# Roamer Brevete



## adran76

Hello,

i got a watch from my grandfather after he dies 2 years ago. i think he had this watch a long time, i cant remeber him without this watch.

its in gold, ROAMER incabloc on the front, down is SWISS MADE.

On the back - ROAMER STAINLESS STEEL BACK WATERPROOF around,

SWISS MADE BREVETE (swiss cross) 305467 305776, 307382 308491

could someone tell me wat kind this watch is, i think its an old one, automatic watch and works when moving it around at the small hand down- the watch is still working.

i hope someone could tell me more about this watch, who build it in which time and maybe one of you got the same watch and also know the price you got in these days... (i only want to know it, the watch is not for sale, the only thing i got from my grandfather)

sorry for my english - im living in austria, not talking much in this language...

thank you very much,

Manuel

[email protected]

ps. i got also pics, but i wasnt able to put them into this forum. please sent me a mail and i answer, put the pics as attachment. Thank you for hepl!


----------



## chris l

adran76 said:


> Hello,
> 
> i got a watch from my grandfather after he dies 2 years ago. i think he had this watch a long time, i cant remeber him without this watch.
> 
> its in gold, ROAMER incabloc on the front, down is SWISS MADE.
> 
> On the back - ROAMER STAINLESS STEEL BACK WATERPROOF around,
> 
> SWISS MADE BREVETE (swiss cross) 305467 305776, 307382 308491
> 
> could someone tell me wat kind this watch is, i think its an old one, automatic watch and works when moving it around at the small hand down- the watch is still working.
> 
> i hope someone could tell me more about this watch, who build it in which time and maybe one of you got the same watch and also know the price you got in these days... (i only want to know it, the watch is not for sale, the only thing i got from my grandfather)
> 
> sorry for my english - im living in austria, not talking much in this language...
> 
> thank you very much,
> 
> Manuel
> 
> [email protected]
> 
> ps. i got also pics, but i wasnt able to put them into this forum. please sent me a mail and i answer, put the pics as attachment. Thank you for hepl!

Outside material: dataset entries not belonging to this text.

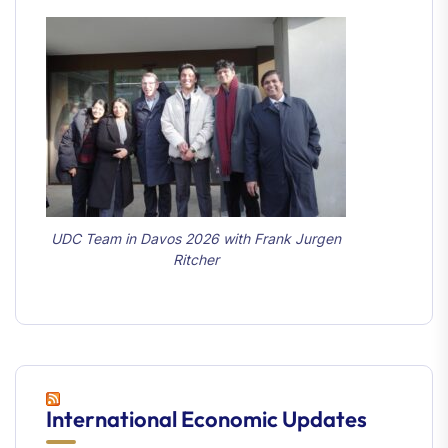
UDC Team in Davos 2026 with Frank Jurgen
Ritcher
International Economic Updates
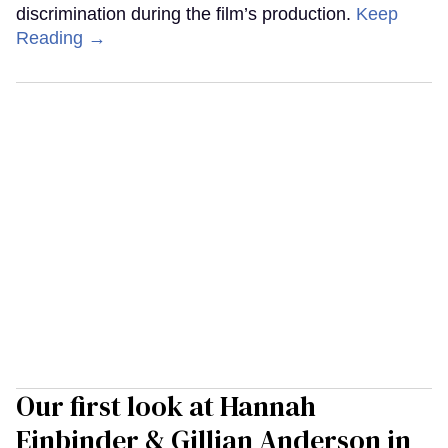
discrimination during the film’s production.
Keep
Reading →
Our first look at Hannah
Einbinder & Gillian Anderson in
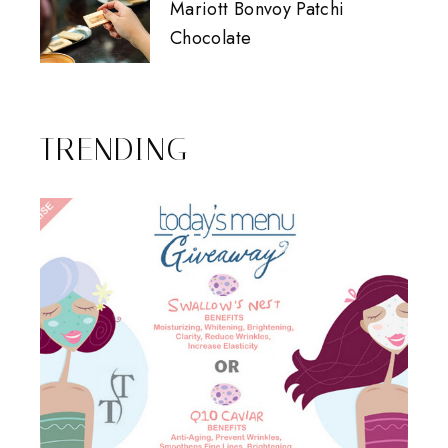
Mariott Bonvoy Patchi
Chocolate
TRENDING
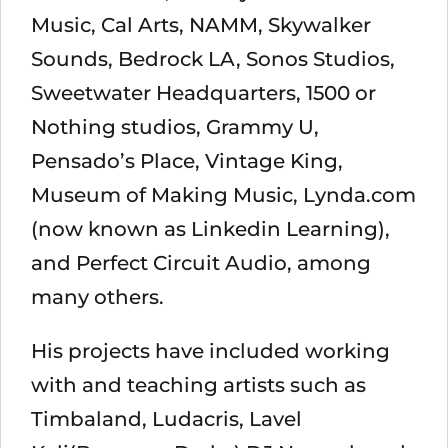
Music, Cal Arts, NAMM, Skywalker
Sounds, Bedrock LA, Sonos Studios,
Sweetwater Headquarters, 1500 or
Nothing studios, Grammy U,
Pensado’s Place, Vintage King,
Museum of Making Music, Lynda.com
(now known as Linkedin Learning),
and Perfect Circuit Audio, among
many others.
His projects have included working
with and teaching artists such as
Timbaland, Ludacris, Lavel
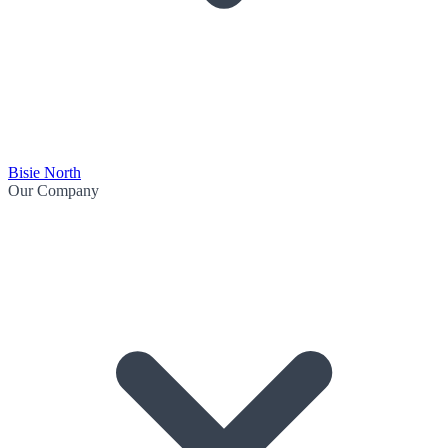
Bisie North
Our Company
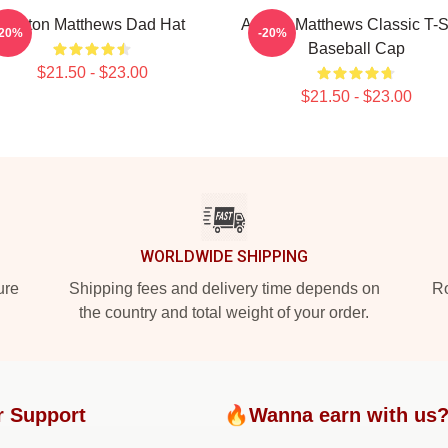
Auston Matthews Dad Hat
Auston Matthews Classic T-S
-20%
-20%
Baseball Cap
$21.50 - $23.00
$21.50 - $23.00
WORLDWIDE SHIPPING
ure
Shipping fees and delivery time depends on
Ro
the country and total weight of your order.
r Support
🔥Wanna earn with us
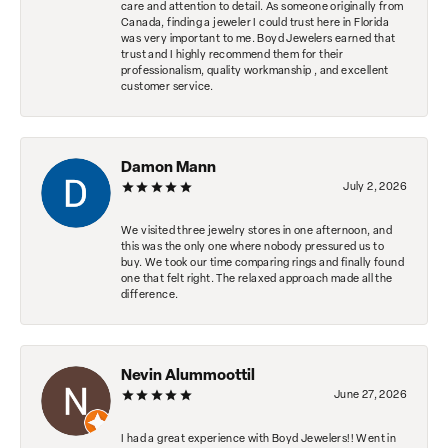
care and attention to detail. As someone originally from
Canada, finding a jeweler I could trust here in Florida
was very important to me. Boyd Jewelers earned that
trust and I highly recommend them for their
professionalism, quality workmanship , and excellent
customer service.
Damon Mann
July 2, 2026
We visited three jewelry stores in one afternoon, and
this was the only one where nobody pressured us to
buy. We took our time comparing rings and finally found
one that felt right. The relaxed approach made all the
difference.
Nevin Alummoottil
June 27, 2026
I had a great experience with Boyd Jewelers!! Went in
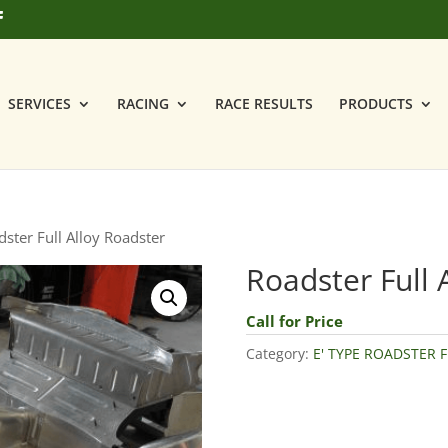
SERVICES
RACING
RACE RESULTS
PRODUCTS
ster Full Alloy Roadster
Roadster Full 
Call for Price
Category:
E' TYPE ROADSTER F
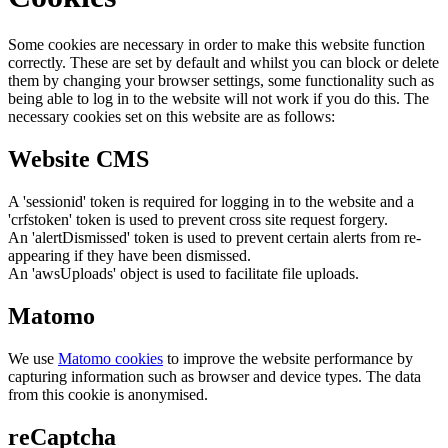
Some cookies are necessary in order to make this website function
correctly. These are set by default and whilst you can block or delete
them by changing your browser settings, some functionality such as
being able to log in to the website will not work if you do this. The
necessary cookies set on this website are as follows:
Website CMS
A 'sessionid' token is required for logging in to the website and a
'crfstoken' token is used to prevent cross site request forgery.
An 'alertDismissed' token is used to prevent certain alerts from re-
appearing if they have been dismissed.
An 'awsUploads' object is used to facilitate file uploads.
Matomo
We use
Matomo cookies
to improve the website performance by
capturing information such as browser and device types. The data
from this cookie is anonymised.
reCaptcha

Roamer is/was a well known good Swiss watch maker, by the sound of it your watch is from the late '50's or early 1960's. Brevete means 'Patent' and IMHO dates the watch as above.

If you mail me a picture at chris.lockwoodATdevonDOTgovDOTuk (replacing the at and dot with the appropriate symbols), I'll post the pictures for you for people with more knowledge than me!

Welcome here and Happy Christmas!


----------



## mjolnir

Hi,

Welcome to the forum.









I'm afraid I don't have much of a clue about your watch but There are a few forum members with Roamers and a lot more experience than me. I'm sure someone will be along soon to help you out.

Pictures would probably be a big help though if you could take some and show them on the forum. It might give the others a bit more of an idea what it is that you have.

Look after it though. With it being your grandfathers it's probably worth a fair bit in sentimental value.

Edit: There you go see







I said someone would be along (while I was writing too)


----------



## chris l

Here are the pictures sent to me by the original poster...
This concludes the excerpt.